LONDON - Britain suffered its highest monthly death toll this May in southern Iraq since the US-led invasion after nine troops died in a wave of violence that the defence minister said Tuesday was a "major concern".

Iraq's Deputy Prime Minister Barham Saleh, however, said his government was taking steps to tackle the unrest and had sent envoys to the city, which has reportedly seen a spike of infighting between rival Shiite factions.

British Defence Secretary Des Browne reiterated that British troops would stay in southern Iraq until the Iraqi security forces were able to cope alone.

"It is undoubtedly the case that the apparent rise in violence is a cause of major concern," he told BBC television.

"We have, for example, over the last 10 days lost four brave British soldiers to explosives involving roadside devices," he said.

At the weekend, two soldiers were killed and two injured by a roadside bomb in Basra, while two weeks earlier two troops died in another roadside blast.

Browne said: "We keep these matters under constant review and we look carefully at the incidents and we look carefully at the nature of the explosive devices."

Turning to the matter of troop withdrawal, the defence minister said it depended upon when the new Iraqi government was confident that its security forces were ready to take over from the US-led military coalition.

"The decision on withdrawal will be based on achieving the right conditions but not on a particular timetable," Browne said, noting that such an artificial timeline would not be in the interests of the Iraqi people or British military.

Iraq's deputy prime minister admitted there were serious problems in Basra, where a majority of British troops in Iraq are based.

Prime Minister Nuri al-Maliki "himself will be attending to the situation on the ground," Saleh told BBC radio.

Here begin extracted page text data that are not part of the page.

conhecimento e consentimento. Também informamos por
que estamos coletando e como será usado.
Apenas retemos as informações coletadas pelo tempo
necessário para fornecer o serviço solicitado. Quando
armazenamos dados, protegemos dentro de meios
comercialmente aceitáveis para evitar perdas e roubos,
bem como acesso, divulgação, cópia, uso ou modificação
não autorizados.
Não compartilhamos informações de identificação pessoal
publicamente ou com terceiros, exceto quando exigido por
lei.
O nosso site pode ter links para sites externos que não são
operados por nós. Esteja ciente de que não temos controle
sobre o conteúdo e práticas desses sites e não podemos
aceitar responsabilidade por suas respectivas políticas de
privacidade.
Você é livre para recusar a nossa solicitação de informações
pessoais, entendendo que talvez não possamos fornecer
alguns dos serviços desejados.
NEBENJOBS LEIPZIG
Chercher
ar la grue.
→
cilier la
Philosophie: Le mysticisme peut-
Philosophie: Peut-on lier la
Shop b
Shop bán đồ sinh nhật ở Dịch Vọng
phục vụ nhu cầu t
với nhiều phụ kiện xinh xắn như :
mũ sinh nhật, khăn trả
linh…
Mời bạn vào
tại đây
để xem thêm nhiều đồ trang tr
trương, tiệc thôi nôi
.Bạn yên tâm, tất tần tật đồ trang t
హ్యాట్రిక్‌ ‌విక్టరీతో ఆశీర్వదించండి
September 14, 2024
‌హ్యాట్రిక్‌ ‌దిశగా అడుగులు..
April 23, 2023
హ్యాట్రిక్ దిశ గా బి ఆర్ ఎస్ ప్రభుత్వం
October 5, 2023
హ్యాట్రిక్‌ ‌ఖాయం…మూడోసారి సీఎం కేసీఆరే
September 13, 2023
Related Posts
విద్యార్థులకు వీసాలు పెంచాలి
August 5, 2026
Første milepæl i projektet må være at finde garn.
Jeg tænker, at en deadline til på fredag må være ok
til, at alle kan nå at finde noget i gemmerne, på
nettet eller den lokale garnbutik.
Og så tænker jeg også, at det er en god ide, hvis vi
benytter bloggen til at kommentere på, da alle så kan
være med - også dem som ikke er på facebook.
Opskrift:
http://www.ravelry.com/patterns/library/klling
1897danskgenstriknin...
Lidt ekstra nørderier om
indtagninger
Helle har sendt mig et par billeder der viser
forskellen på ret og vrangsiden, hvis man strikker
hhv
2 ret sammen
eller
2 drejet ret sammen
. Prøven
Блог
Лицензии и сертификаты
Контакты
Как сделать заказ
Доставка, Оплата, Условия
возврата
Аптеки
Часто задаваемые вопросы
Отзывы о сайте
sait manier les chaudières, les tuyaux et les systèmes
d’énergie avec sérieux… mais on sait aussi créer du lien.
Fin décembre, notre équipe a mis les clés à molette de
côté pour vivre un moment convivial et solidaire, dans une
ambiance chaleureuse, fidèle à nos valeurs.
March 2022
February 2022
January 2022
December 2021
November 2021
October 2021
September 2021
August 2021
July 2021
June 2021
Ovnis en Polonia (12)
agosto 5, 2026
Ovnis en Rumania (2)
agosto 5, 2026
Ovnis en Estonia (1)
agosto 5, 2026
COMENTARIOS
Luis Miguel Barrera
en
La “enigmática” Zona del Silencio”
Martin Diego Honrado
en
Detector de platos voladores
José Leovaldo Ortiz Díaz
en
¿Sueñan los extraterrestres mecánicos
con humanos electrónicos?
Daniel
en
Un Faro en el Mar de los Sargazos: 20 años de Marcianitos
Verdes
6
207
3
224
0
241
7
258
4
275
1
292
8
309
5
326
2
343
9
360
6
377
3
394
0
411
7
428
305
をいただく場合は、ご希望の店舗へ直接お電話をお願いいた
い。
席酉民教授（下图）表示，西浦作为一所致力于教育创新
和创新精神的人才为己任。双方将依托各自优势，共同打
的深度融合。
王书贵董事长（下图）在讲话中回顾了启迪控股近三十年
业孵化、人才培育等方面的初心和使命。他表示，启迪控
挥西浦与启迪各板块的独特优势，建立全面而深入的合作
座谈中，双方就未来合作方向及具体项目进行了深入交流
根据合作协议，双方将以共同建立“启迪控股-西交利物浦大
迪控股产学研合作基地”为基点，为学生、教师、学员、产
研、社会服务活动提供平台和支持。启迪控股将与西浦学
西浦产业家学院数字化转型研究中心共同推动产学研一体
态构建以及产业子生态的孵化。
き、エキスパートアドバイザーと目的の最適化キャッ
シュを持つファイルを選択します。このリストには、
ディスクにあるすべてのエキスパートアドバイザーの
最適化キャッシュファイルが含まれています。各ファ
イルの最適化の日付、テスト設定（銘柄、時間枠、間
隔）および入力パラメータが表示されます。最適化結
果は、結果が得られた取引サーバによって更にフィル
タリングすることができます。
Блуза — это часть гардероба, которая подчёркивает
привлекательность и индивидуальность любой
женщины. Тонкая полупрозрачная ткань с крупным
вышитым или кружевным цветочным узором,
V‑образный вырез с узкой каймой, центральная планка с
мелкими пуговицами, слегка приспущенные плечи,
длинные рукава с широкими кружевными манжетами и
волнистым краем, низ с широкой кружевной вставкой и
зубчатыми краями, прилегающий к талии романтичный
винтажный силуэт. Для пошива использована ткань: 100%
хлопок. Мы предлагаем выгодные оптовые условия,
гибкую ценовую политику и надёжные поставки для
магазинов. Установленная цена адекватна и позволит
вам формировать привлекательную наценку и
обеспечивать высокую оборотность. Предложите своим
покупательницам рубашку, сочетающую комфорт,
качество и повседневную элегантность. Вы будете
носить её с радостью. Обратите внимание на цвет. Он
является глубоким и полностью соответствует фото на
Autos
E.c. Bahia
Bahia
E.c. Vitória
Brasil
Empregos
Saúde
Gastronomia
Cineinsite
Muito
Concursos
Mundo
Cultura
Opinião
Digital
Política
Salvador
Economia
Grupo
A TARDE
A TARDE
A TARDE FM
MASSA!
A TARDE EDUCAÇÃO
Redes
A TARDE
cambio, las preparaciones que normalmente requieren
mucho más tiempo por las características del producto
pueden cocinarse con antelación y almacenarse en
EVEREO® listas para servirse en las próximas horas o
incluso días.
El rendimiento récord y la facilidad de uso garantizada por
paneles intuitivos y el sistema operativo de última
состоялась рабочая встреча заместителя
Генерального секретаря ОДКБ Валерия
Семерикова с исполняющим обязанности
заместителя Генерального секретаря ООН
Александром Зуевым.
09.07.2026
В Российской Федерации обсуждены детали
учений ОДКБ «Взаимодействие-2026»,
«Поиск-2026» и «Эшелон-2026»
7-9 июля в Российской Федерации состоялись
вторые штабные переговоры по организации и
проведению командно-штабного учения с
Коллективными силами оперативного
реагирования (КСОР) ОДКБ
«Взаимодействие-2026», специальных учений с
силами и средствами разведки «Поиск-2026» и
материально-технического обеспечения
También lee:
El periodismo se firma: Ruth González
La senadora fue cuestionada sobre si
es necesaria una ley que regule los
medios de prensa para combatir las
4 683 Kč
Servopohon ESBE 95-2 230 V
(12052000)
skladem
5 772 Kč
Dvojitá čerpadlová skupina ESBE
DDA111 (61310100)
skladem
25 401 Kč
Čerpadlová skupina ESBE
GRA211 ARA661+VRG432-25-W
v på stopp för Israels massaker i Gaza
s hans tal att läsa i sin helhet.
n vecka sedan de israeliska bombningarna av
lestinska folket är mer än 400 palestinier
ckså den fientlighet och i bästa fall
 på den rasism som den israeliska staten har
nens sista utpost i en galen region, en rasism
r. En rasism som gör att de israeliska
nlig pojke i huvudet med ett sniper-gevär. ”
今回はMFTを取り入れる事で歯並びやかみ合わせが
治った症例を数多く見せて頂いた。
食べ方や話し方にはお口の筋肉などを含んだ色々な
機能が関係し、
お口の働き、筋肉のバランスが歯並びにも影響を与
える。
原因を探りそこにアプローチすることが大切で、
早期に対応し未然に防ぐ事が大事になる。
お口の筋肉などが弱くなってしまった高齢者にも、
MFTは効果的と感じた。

"Basra is an important city for Iraq. We have had a reasonably stable situation there for a long time but ... problems within some groups have had unfortunate ramifications for the stability of the city," he said.

"We will be taking urgent measures in this regard."

Asked why the violence in Basra had worsened, Salah insisted that the situation had to be taken in context as the country struggles to rebuild itself following decades of hard-line rule under ousted president Saddam Hussein.

"We are trying to construct a democratic system of government that will be inclusive in the heart of Islamic Middle East," the deputy prime minister said.

Britain's bloodiest month in southern Iraq began with the deaths of five soldiers on May 6 when their helicopter crashed in Basra.

Among the dead was flight lieutenant Sarah-Jayne Mulvihill -- the first British servicewoman to die in action in the Iraq conflict.

British civilians were also caught up in the violence, this time in Baghdad.

Two British members of a US news crew died and a reporter was seriously wounded in a car-bomb attack in the Iraqi capital on Monday.

Britain's highest single-day death toll since the invasion of Iraq in March 2003 happened on January 30, 2005, when 10 servicemen -- including one Australian who was serving with the British Royal Air Force -- died when their military plane crashed north west of Baghdad.

In total, 113 British soldiers have been killed since the war began.

Some 7,200 British servicemen and women are currently deployed in southern Iraq and neighboring Kuwait.